Many people paddle for social and leisure purposes, but if you’re paddling frequently to improve your fitness or training for an event you might find it interesting to hear how resting more can improve your paddling. The three core pillars of sports performance are training, nutrition and recovery. In recent years, getting good quality sleep has been recognised as a key tool to improve athletic performance. We know that sleep is an important part of resting and recovering from your training, but why exactly does sleep help, what happens if you aren’t sleeping enough and what can you do to maximise the quality of your sleep?

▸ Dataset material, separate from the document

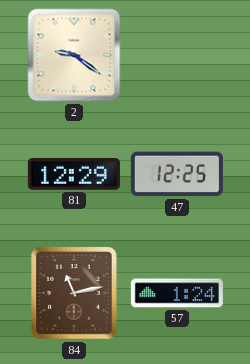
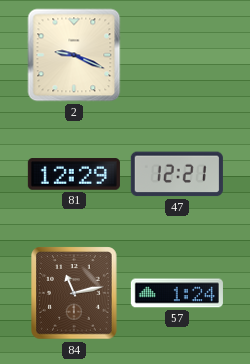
2: 9:21 -> 9:19
47: 12:25 -> 12:21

What happens when we sleep?

When we sleep, our brains cycle through a few different stages. These sleep stages are split into two groups – REM (rapid eye movement) and NREM (non-rapid eye movement). REM sleep is characterised by darting eye movements, hence the term rapid eye movement, and it is responsible mainly for the cognitive benefits of sleep such as retaining a good memory, reducing brain fog and improving your concentration. REM sleep has been nicknamed dream sleep because it tends to be the time that we experience dreams. On the other hand, NREM sleep is responsible for the physical benefits of sleep like physical growth and development, the maintenance of hormone cycles and cardiovascular health. Whilst REM sleep is a stage on its own, NREM is made up of three stages and our brains cycle through all the sleep stages several times each night. Each sleep cycle lasts approximately 90 minutes and at the start of the night, we spend a higher proportion of each sleep cycle in the NREM stages (light and deep sleep), and towards the end of the night we have less NREM sleep, and it gets replaced with a higher proportion of REM sleep. If you wake up before your body’s natural wake time (for example, when using an alarm), then you are not getting the full amount of time in each stage that your body needs and expects – particularly REM sleep which is usually concentrated on towards the end of a typical night.

What happens if you don’t sleep enough?

For all of us, not sleeping enough can affect our health. Our immune system begins to weaken, hormone maintenance is harder, mood imbalances can occur, and physical fatigue lasts longer. If you are somebody who does a lot of sport, all of those usual negative effects will be magnified because of the additional stress of training on the body, but it will also be much harder and take longer to recover from training sessions. Motivation to train will begin to dwindle, it will be harder to perform whilst training and racing and you won’t get the full physical muscular and cardiovascular benefits from your sessions.

This isn’t so much of a problem if it’s just the odd night that you can’t sleep or you need to set an early alarm because your body compensates by prioritising the sleep stages that you may have missed or not spent enough time in over the next few days. You might feel a bit tired and groggy but you’re unlikely to have any lasting effects. Everybody has a bad night’s sleep from time to time, but if you’re chronically sleep deprived or you rely on an alarm to wake you every single day then it’s likely that you are missing out on the full benefit of your sleep and therefore your training. If that is something that is important to you, then sometimes skipping your morning session for an extra couple of hours of well-needed sleep will give you more physical benefit than forcing yourself out of bed after hearing another 5.30am alarm.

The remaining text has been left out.